6. What I cannot emphasize enough is taking TESTS, be it the ones conducted in your classes or some paid up test series. It trains you how to deal in under stressful situations resembling your actual exams (works only if you take it diligently and not just for the sake of taking it.)
7. Keep a growth mindset and don’t give up when you commit mistakes (again where tests come in handy, better flunk in these than the real exams), I have learned most of my direct taxes by committing mistakes and ensuring those are not repeated again. Always keep a track of all your progress, weaknesses and strengths, never be in ambiguity about any of it.

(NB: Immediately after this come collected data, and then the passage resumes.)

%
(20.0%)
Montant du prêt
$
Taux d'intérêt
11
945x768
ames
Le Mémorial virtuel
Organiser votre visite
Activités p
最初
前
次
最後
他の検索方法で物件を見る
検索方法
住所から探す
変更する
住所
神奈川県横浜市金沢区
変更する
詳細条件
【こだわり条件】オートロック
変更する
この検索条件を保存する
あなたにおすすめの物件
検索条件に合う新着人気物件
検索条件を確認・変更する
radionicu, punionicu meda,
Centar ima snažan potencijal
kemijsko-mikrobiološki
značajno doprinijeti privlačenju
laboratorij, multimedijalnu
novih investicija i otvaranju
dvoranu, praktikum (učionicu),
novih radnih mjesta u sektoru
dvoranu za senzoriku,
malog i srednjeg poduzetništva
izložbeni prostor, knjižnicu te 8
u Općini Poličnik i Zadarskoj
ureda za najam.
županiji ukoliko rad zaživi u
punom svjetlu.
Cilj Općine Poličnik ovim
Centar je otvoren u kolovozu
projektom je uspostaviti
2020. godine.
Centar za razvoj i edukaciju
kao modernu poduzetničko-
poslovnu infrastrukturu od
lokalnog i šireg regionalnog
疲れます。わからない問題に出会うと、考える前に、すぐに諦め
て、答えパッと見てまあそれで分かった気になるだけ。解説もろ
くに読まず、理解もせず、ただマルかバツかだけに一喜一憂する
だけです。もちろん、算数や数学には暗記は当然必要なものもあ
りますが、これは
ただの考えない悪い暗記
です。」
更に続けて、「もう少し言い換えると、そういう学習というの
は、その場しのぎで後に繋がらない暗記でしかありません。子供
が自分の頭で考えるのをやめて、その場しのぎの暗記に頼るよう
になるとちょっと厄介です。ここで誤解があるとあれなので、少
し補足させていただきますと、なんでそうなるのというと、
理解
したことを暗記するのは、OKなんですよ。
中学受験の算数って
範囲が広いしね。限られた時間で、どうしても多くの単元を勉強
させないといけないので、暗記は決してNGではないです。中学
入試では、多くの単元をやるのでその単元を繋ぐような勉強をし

8. Finally, always be consistent in your studies I had, not exactly a rigid time table, but rather a task tables that states the tasks to be undertaken for the day, that I abided by from the beginning till about 20 days before the exam. It is obvious that one cant study the same amount every day, there may be ups and downs, but the trick is to cover up in the subsequent days by extending your time.
5. Studying Consistently
Here's my time table, during the 3-month preparation leave:
Wake up. Take 20 minutes to brush off your morning blues and freshen up (alternate day bathing gang assemble!!)
4:20 A.M. - 7:45 A.M.
First session. A break of 5–7 minutes after every hour. It isn’t quite rigid, as what I suggest to follow (but to each his own) is the Flow State of Studying, wherein you study as and when you like it without having a constant time table to follow. The first break till 8:15 a.m.
In this break, go for a run, do some push-ups, exercise a little, because the day’s gonna be a little longer and you have to have some physical exercises.
Then the next session of studying till 12 noon.
Then a break till 1:15 P.M. Have your lunch, fit in a 30-minute nap somewhere in the middle of the break.
Then carry on with little breaks, till 7 in the evening and then a big break( relatively) till about 7:30 p.m.
Then the final stretch 9 in the night and slept by 9:45/10:00 p.m.
This accounts for about 12/13 hours a day, in the most crucial month of my preparations, I cut down a little on the breaks and managed 14 hours a day.
Don't expect to hit this on the first day, scratch that, don't expect this to happen in the first week too. But continue doing it as much as you can. A couple of tips that I found helpful.
1. What I cannot emphasize enough on is taking 5 to 7 minutes (more if your daily target is just 8 to 10 hours of studying) breaks after every hour of studying and a longer break after every third hour (an alternate of the much-acclaimed POMODORO technique). This will keep you lively for a longer period of time.